Nein. Leider rockt es momentan nicht. Aber davon ist in den ersten Wochen gar nicht auszugehen. Mirtazapin benötigt zwei bis vier Wochen, bis der Wirkstoff in ausreichender Menge angesammelt ist, so dass er seine Wirkung entfalten kann. Wenn ich übernächste Woche eine Stimmungsaufhellung erleben sollte, dann wäre das für mich großes Kino. Ich bin es nämlich Leid.
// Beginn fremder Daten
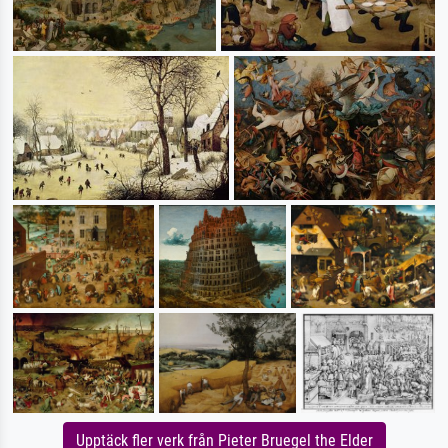
Upptäck fler verk från Pieter Bruegel the Elder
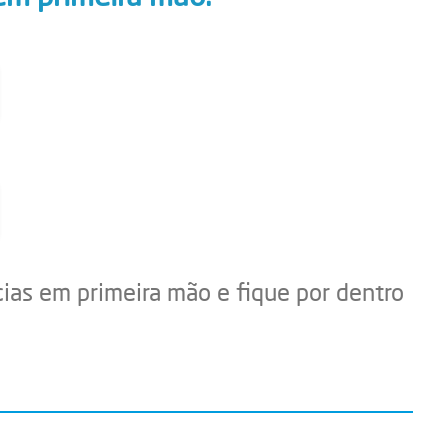
cias em primeira mão e fique por dentro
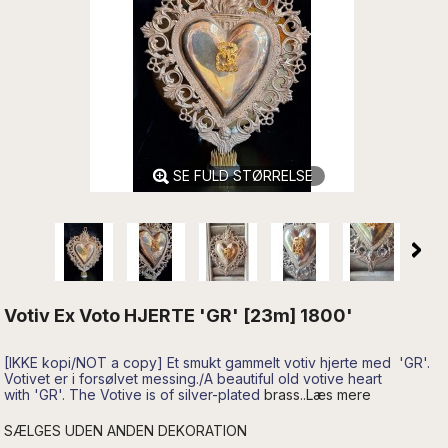
SE FULD STØRRELSE
Votiv Ex Voto HJERTE 'GR' [23m] 1800'
[IKKE kopi/NOT a copy] Et smukt gammelt votiv hjerte med 'GR'.
Votivet er i forsølvet messing./
A beautiful old
votive
heart
with
'GR
'
.
The
Votive is of
silver-plated
brass..Læs mere
SÆLGES UDEN ANDEN DEKORATION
Die Nebenwirkungen rocken dafür aber. Sobald ich eine kurze Ruhephase einlege, werde ich schläfrig. Sobald ich in der Horizontalen bin, droht der Schlaf mich in wenigen Minuten zu übermannen. Ich schlafe länger, als üblich und fühle mich tagsüber oft matt. Außerdem knallt das Zeug mir meine Aufmerksamkeit weg. Ich schweife in Gedanken ständig ab, kann mich schlecht konzentrieren und bekomme das selbst oft gar nicht mit. Die heftigste Nebenwirkung aber ist der Muskelschmerz. Beim Aufstehen fühlen sich alle meine Muskeln so an, als ob ich nach einem Marathon noch den Mount Everest in zehn Minuten hochgesprintet bin. An zwei Tagen ging es ohne Schmerztabletten gar nicht für meinen Rücken, der eh schon lädiert ist. Ob es das wert ist? Habe ich denn eine Wahl? Nicht, wenn ich den Kampf weiterführen will.

Trotzdem Depressive oft an den Tod denken und sich manchmal nicht vorstellen können, dass es Alternativen gibt, so glaube ich fest daran, dass uns alle eines eint – Wir. Wollen. Nicht. Sterben.